Tomás sonrió, alzando una ceja mientras se quitaba la chaqueta.

—¿Y cómo está la cocina? ¿Sobrevivió sin mí?

—Barely —gritó Laura desde la oficina sin asomar la cabeza—. Don Giorgio ya preguntó tres veces por ti. Y eso fue antes de las diez de la mañana.

Tomás dejó su bolso junto al estante de ingredientes y entró directamente a la cocina. Don Giorgio, como un guardián inquebrantable, estaba de pie junto a la tabla de picar, cuchillo en mano, enfrentándose a una montaña de pimientos rojos. Pero el temblor leve en su muñeca izquierda no se le escapó a Tomás.

—Don Giorgio —saludó con un tono que era casi familiar, casi filial.

—¡Tomás! —El hombre alzó la vista, con sus cejas espesas fruncidas, como si quisiera reprimir la sonrisa—. ¿Cómo estuvo el viaje? ¿Y el premio?

—Tranquilo. Largo. Y merecido —respondió mientras se ponía el delantal.

Giorgio bufó y le cedió la tabla con un gruñido.

—Ya era hora de que volvieras. Yo ya estoy harto de parecer útil. Anda, ponte a trabajar antes de que me vuelva joven otra vez.

Tomás rió con suavidad mientras comenzaba a pelar las zanahorias.

Fue así como comenzó el día: entre el ruido de la campana del mostrador, las órdenes entrando con ritmo constante, las ollas hirviendo, el aceite crepitando y el aroma a cebolla dorándose. El Big Root no se detenía, no importaba si uno venía de ganar un premio o de enterrar una pena. Allí todo se medía por el tiempo que llevaba una salsa en espesar o por cuántas porciones de papas fritas salían antes del cierre del turno.

A medida que avanzaba la jornada, Tomás se sumergió en el ritmo frenético del lugar con una concentración casi obstinada. El cansancio era bueno. El esfuerzo físico lo alejaba del pensamiento. El trabajo, en su más pura forma, era redención.

Laura, en un raro momento de pausa, se detuvo a su lado mientras él limpiaba con esmero la plancha.

—Oye —dijo ella, con tono más suave del habitual—. Estoy contenta de que volvieras. Papá lo está también… aunque no lo diga.

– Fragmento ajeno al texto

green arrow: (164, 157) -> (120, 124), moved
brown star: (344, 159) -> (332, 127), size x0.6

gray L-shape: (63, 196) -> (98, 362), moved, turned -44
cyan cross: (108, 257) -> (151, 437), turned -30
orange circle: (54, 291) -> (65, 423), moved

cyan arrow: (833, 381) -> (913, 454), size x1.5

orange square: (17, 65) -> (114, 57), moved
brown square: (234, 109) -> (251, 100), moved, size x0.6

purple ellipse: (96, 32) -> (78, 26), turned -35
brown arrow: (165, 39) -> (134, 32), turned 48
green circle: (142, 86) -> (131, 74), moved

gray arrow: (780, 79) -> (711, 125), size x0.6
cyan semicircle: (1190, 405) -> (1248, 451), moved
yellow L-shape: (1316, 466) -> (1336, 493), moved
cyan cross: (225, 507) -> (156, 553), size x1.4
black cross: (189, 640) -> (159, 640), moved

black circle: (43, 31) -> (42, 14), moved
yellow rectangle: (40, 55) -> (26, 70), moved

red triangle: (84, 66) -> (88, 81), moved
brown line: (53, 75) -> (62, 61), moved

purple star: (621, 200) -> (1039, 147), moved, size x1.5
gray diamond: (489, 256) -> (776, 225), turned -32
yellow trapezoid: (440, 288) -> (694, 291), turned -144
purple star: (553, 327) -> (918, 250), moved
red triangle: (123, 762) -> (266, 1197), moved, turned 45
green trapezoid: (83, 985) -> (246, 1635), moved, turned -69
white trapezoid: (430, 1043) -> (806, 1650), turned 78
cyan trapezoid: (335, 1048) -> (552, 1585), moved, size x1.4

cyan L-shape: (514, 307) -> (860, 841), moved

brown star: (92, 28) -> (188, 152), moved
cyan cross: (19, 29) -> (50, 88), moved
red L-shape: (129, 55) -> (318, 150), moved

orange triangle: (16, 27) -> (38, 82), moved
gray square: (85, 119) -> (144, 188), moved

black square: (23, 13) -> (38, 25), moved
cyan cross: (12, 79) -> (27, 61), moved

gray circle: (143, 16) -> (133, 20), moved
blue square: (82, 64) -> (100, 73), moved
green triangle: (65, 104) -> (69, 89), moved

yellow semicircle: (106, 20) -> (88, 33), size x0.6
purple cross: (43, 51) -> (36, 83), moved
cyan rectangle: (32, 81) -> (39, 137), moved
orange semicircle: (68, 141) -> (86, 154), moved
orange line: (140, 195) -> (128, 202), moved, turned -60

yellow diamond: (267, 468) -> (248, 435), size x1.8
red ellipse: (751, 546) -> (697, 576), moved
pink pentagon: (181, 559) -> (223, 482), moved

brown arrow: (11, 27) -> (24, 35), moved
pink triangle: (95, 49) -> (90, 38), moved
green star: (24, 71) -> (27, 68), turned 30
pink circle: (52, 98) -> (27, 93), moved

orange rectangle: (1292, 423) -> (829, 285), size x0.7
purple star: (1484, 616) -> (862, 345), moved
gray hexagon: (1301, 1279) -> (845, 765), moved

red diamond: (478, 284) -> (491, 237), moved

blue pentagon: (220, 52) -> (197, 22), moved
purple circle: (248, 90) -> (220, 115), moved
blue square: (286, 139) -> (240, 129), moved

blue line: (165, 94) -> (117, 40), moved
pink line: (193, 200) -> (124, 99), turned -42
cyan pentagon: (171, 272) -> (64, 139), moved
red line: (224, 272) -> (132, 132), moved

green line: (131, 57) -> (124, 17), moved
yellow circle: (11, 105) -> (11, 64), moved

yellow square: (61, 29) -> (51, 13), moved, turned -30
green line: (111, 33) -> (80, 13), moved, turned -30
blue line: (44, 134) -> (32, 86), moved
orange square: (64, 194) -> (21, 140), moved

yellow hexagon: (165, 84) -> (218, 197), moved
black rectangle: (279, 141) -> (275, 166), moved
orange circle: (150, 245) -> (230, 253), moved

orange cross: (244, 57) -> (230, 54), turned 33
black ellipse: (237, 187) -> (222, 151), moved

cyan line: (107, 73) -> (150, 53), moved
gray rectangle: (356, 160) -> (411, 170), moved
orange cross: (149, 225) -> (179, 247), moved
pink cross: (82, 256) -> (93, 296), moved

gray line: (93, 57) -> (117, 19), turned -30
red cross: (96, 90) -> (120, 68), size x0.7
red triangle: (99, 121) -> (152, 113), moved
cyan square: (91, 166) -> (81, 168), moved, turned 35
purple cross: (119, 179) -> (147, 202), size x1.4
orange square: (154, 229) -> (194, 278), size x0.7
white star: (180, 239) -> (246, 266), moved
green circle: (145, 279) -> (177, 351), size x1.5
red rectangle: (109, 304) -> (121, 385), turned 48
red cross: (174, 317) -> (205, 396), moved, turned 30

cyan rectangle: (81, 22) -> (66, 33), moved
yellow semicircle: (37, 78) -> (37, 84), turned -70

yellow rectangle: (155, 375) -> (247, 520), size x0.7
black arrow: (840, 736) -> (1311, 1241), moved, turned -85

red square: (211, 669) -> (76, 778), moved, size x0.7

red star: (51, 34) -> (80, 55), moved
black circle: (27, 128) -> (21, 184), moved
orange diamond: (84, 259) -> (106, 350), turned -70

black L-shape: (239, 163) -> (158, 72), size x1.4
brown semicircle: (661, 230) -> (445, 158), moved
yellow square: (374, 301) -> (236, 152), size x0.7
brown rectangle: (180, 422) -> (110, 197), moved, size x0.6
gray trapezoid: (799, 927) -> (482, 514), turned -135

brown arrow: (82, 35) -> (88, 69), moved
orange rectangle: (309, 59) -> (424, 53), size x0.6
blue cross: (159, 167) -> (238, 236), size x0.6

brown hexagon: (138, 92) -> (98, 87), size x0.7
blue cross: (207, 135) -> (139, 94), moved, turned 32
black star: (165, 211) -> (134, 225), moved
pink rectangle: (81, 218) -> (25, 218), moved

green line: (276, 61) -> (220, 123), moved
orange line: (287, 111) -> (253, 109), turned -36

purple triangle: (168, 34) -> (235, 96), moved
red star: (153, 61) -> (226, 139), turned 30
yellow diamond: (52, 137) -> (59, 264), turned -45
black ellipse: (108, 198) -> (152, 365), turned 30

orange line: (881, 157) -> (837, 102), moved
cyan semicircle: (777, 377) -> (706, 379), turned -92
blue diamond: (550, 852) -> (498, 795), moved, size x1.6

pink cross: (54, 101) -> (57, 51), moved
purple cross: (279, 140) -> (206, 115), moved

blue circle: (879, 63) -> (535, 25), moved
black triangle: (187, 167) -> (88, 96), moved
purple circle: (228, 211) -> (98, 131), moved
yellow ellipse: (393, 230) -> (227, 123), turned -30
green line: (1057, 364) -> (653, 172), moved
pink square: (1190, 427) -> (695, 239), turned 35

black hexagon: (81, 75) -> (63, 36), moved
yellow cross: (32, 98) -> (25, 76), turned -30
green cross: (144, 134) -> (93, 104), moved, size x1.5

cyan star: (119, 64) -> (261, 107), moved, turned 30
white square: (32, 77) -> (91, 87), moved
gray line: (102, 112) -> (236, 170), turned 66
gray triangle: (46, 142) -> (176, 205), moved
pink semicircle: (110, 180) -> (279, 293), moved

Tomás levantó la vista. Sonrió.

—Yo también estoy contento de volver.

Y era cierto.

No porque todo estuviera bien. No porque hubiera olvidado lo que dolía. Sino porque, por alguna razón, en ese rincón ruidoso y caluroso, donde todo se medía en cucharones y tiempos de cocción, podía sentirse útil. Firme.

El salón del Big Root olía a pan tostado y a café viejo, como si el día se hubiera quedado suspendido en el aire. El reloj marcaba pasadas las nueve, y ya no quedaban clientes. Alelí se había marchado hacía una hora, después de cerrar las últimas cuentas en la caja.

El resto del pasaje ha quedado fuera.